I recently asked a friend for help with some homemade 'storm windows' that I got last winter and never finished installing because I mis-measured the space they need to fit and they're just *that* much too big.

I left him a voicemail, hoping he might help - I need both a vehicle big enough to haul them to the hardware store to be re-cut (he's got a pickup truck and a station wagon), and an extra pair of hands, since the sheets are too big for me to physically handle alone.

I just got an email back that seemed calculated to make me feel guilty for asking, though he has a slightly flowery, archaic turn of phrase that makes it hard (for *me*) to tell whether he's joking or not.

I wrote a response back (that I sent to my*self*) that let me get out all the angry, frustrated, painful feelings I had when reading his email.

And now I'm trying to think of how to *really* respond.

First of all, I prefer the phone, because there can be some back-and-forth.

And also, I don't like being made responsible for someone else's guilt feelings!

I mean, why does he feel guilty in the first place? I don't know. I mean, *I* think he has far more resources than I do, from his family, to being male, etc. Privileges I'm quite sure he's blissfully unaware of.

I *do* know that he seems to have a certain kind of - puritanical? guilt, which he's exhibited repeatedly over the years.

I've never been sure how much our 'friendship' was based on that; how much was based on latent, unexpressed sexual attraction or other feeling; and how much he simply *likes* me and wanted to help.

Very confusing.

I've tried to talk about this before with him, when we were on a couple of long car journeys (just the two of us) to try to relieve the tension I'd always felt impeded us from being the kind of friends *I* thought we could be: Close, but not spending a lot of time together. Of like mind, on certain things. Kindred spirits, or something like that.
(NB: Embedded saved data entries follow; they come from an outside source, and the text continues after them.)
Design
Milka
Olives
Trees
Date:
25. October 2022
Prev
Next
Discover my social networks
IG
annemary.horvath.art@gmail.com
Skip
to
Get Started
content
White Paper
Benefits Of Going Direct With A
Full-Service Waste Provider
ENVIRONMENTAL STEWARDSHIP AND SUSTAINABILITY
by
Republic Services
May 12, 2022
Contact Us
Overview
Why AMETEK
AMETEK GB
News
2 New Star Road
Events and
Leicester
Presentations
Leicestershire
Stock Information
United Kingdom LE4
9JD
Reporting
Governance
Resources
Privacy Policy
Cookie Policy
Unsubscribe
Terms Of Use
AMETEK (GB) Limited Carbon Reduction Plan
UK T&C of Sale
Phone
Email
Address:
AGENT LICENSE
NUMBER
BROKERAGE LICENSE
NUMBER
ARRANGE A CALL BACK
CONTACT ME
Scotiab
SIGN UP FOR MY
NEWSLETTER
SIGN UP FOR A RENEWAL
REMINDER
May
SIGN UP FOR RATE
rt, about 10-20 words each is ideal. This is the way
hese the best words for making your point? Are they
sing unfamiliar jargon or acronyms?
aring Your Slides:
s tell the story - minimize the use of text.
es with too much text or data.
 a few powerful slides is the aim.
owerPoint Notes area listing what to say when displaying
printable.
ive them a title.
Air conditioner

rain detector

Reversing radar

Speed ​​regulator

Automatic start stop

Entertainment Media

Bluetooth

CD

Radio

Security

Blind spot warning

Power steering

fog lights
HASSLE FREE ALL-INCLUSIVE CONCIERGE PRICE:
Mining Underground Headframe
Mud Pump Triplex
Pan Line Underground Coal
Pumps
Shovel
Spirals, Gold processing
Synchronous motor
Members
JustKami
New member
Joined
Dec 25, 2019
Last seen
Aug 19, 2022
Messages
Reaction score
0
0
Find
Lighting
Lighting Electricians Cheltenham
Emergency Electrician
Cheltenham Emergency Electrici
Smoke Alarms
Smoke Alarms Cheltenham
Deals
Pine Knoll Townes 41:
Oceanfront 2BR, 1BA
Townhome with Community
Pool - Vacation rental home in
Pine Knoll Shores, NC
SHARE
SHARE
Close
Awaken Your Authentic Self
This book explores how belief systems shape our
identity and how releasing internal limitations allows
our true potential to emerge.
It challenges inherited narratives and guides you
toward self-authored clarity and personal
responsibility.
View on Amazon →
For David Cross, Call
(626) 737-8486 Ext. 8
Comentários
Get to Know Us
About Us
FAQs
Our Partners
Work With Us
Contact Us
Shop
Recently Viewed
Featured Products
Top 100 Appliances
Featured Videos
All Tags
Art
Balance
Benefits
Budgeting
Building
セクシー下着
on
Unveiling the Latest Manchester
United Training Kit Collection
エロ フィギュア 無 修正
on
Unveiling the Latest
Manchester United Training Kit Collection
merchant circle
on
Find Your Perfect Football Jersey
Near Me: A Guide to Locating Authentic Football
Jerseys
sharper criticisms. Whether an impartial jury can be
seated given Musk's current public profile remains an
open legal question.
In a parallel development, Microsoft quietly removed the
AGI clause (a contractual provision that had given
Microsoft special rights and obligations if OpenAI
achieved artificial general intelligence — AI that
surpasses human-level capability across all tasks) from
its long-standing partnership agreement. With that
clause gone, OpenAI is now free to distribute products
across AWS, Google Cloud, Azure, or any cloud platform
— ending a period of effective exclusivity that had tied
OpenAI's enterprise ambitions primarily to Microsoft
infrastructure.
Exchanges like this make me question things - it's a bit of that Charlie-Brown-and-the-football, house of cards, quicksand feeling that I've had so often with my own family.

I wish I could TALK with him about it, openly and freely, and FIND OUT.

But he's married, and I'm not sure he even has conversations that candid with his own wife. I can't fathom how people do this - sleep, night after night, in close physical proximity to someone who might as well be living on Neptune for all the shared understanding they have of the other person's universe.